The source stressed that actor Matt Dillon has not been cast in
the role of Columbus, as was revealed earlier this week. Calling
the announcement a "rumor which has nothing to do with reality,"
he said Salkind père et fils would like it to be known
that their choice for the sought-after role of Christopher Columbus
will be formally announced to the world press on 25 November.
Meanwhile, Isabella Rosellini has been cast as Queen Isabel, and
Tom Selleck will play her husband, King Ferdinand. "They
are on the verge of signing," the source revealed, although
no information on their fees was available at press time.

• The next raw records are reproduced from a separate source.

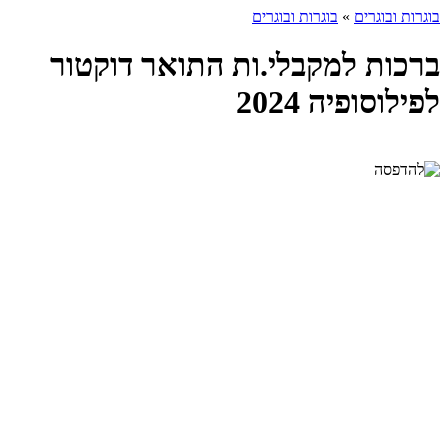
בוגרות ובוגרים
»
בוגרות ובוגרים
ברכות למקבלי.ות התואר דוקטור
לפילוסופיה 2024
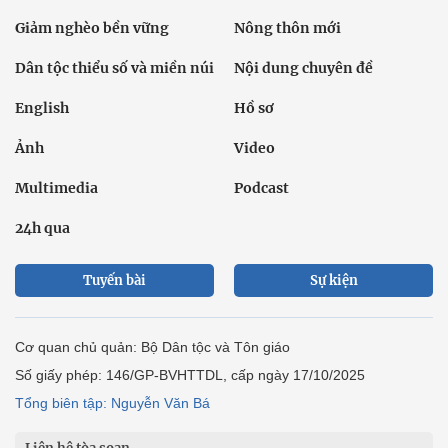
Giảm nghèo bền vững
Nông thôn mới
Dân tộc thiểu số và miền núi
Nội dung chuyên đề
English
Hồ sơ
Ảnh
Video
Multimedia
Podcast
24h qua
Tuyến bài
Sự kiện
Cơ quan chủ quản: Bộ Dân tộc và Tôn giáo
Số giấy phép: 146/GP-BVHTTDL, cấp ngày 17/10/2025
Tổng biên tập: Nguyễn Văn Bá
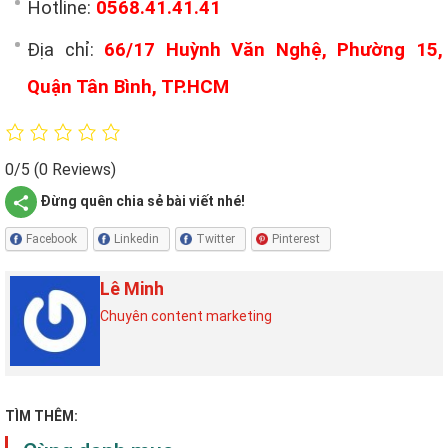
Hotline:
0568.41.41.41
Địa chỉ:
66/17 Huỳnh Văn Nghệ, Phường 15,
Quận Tân Bình, TP.HCM
0/5
(0 Reviews)
Đừng quên chia sẻ bài viết nhé!
Facebook
Linkedin
Twitter
Pinterest
Lê Minh
Chuyên content marketing
TÌM THÊM:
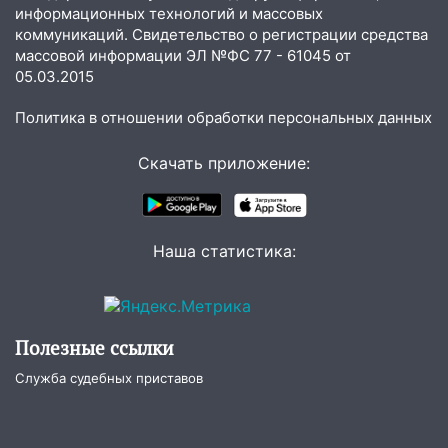
состоялось торжественное
информационных технологий и массовых
мероприятие, приуроченное к
коммуникаций. Свидетельство о регистрации средства
празднованию Дня сотрудника органов
массовой информации ЭЛ №ФС 77 - 61045 от
следствия Российской Федерации
05.03.2015
19:30
Ульяновцев приглашают
Политика в отношении обработки персональных данных
поддержать «Симбирскую чебурашку»
на фестивале «ФормАРТ»
Скачать приложение:
18:11
Ульяновская область стала
пилотным регионом проекта
«Культурное долголетие»
Наша статистика:
17:23
Прогноз погоды в Ульяновской
области на 8 августа
17:16
В реанимацию Ульяновской
Полезные ссылки
областной больницы поступили шесть
новых аппаратов ИВЛ
Служба судебных приставов
16:51
В Чердаклинском районе
ремонтируют дороги, ставят остановки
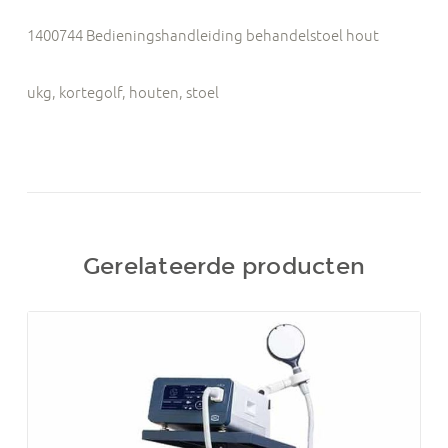
1400744 Bedieningshandleiding behandelstoel hout
ukg, kortegolf, houten, stoel
Gerelateerde producten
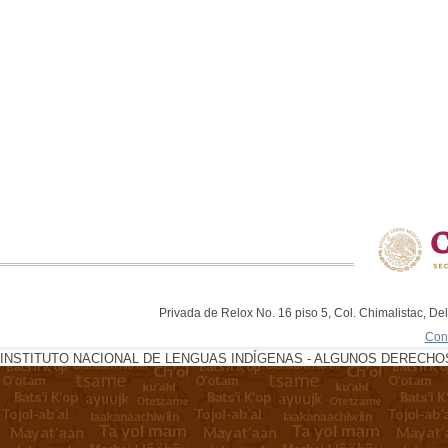
Privada de Relox No. 16 piso 5, Col. Chimalistac, De
Con
INSTITUTO NACIONAL DE LENGUAS INDÍGENAS - ALGUNOS DERECHOS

"Alexander and Ilya Salkind wish to publicly express their
thanks for the generous assistance provided them by Spain's Office
of the Quincentennial (Quinto Centenario), and to King Juan Carlos
II," the source added. Sponsored by King Juan Carlos II and
the government of President Felipe Gonzalez, the Office of the
Quincentennial, which organizes international festivities marking
the 500th anniversary of Columbus' voyage to the Americas, arranged
for the building of scale replicas of Columbus' original caravel,
the Santa María, the Niña and the Pinta. The three
ships are on loan for use in the film and sailed from their 1492
point of origin last 12 October, headed for the Canary Islands.
As they sailed from Palos de la Frontera, at the base of the Guadalquivir
River, near Cadiz, a second unit followed the caravel, and has
already shot three hours of footage which will be edited for "The
Discovery." The film is scheduled for release on July 4,
1992.
The film's executive producer is Jane Chaplin, daughter of the
late Charlie Chaplin and wife of Ilya Salkind, with whom Chaplin
has a young son. Producer Ilya Salkind is the third generation
in a family of filmmakers that goes back to his grandfather, Mikhail
Salkind, a Russian emigré whose first major film as producer
was "Joyless Street" (1925), directed by G.W. Pabst
and starring Greta Garbo and Marlene Dietrich. Alexander Salkind,
born in Danzig in 1921, followed in his father's footsteps when,
at the age of 23, he produced "El Moderno Barba Azul"
(1945), starring Buster Keaton. Ilya joined the Salkind legacy
when he produced "The Light at the Edge of the World"
in 1970, which starred Kirk Douglas.
The Salkinds are polyglot citizens of the world who divide their
time between Switzerland, France, Mexico, England and the United
States. "We're not tied to any country or any major studio,"
Alexander Salkind recently told Film Comment. "We're the
only big independent producers who finance and own their films."
In addition to the "Superman" series, the Salkinds have
produced Orson Welles' "The Trial" (1962), "The
Three" and "The Four Musketeers" (1974/75), "Santa
Claus" (1984), and are now in the process of putting together
a fifth Superman picture, tentatively titled "The New Superman
Movie."
Salkind alumnus John Williams will compose the score for "Christopher
Columbus: The Discovery", while John Bloomfield ("Superman
IV: The Quest for Peace") has come on costume designer, and
John Graysmark joins the film fresh from his work as production
designer on the recent Kevin Costner epic, "Robin Hood: Prince
of Thieves."
"Mr. Brando and the Salkinds and everyone else involved in
this picture," said the source in Paris, "have expressed
their hope that this will be a grand film in the Salkind tradition."
The $45 million production will be competing with Ridley Scott's
"Columbus," which proposes to be a biography of the
explorer rather than an account of his historic journey to the
Americas. Starring Gérard Depardieu as Columbus, with Armand
Assante ("Mambo Kings") in the role of Sanchez, Ridley
Scott starts principal photography on 2 December in Spain and
will complete his film in Costa Rica for a fall, 1992 release.